The task ->
Only the lines from the one bearing "Toggle navigation" through the end of the entries should be output, exactly as they stand, and pictures should be skipped.

** Working data follows **

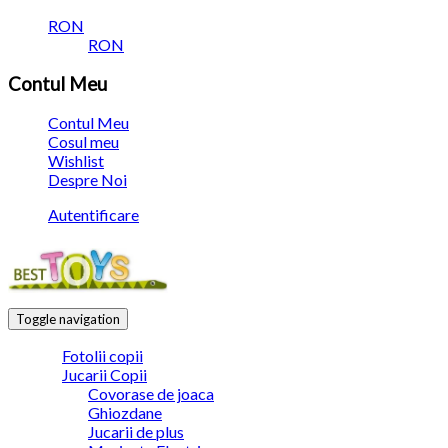
RON
RON
Contul Meu
Contul Meu
Cosul meu
Wishlist
Despre Noi
Autentificare
Toggle navigation
Fotolii copii
Jucarii Copii
Covorase de joaca
Ghiozdane
Jucarii de plus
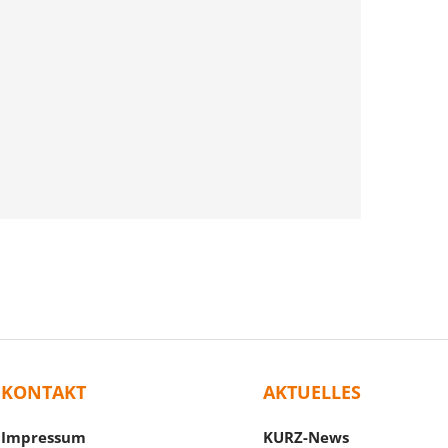
KONTAKT
AKTUELLES
Impressum
KURZ-News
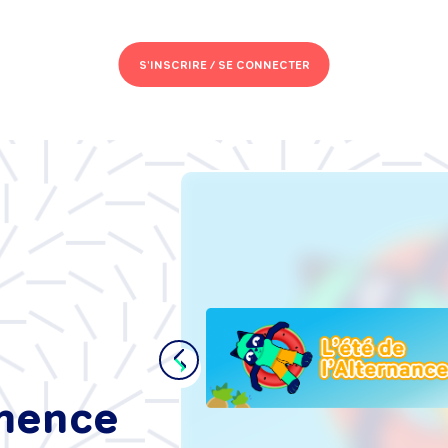
S'INSCRIRE /
SE CONNECTER
s de
se :
t'intégrer
ance, sans
mmence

** End of Working data **

Your response ->
Toggle navigation
Fotolii copii
Jucarii Copii
Covorase de joaca
Ghiozdane
Jucarii de plus
KONTAKT
AKTUELLES
Impressum
KURZ-News
S'INSCRIRE /
SE CONNECTER
s de
se :
t'intégrer
ance, sans
mmence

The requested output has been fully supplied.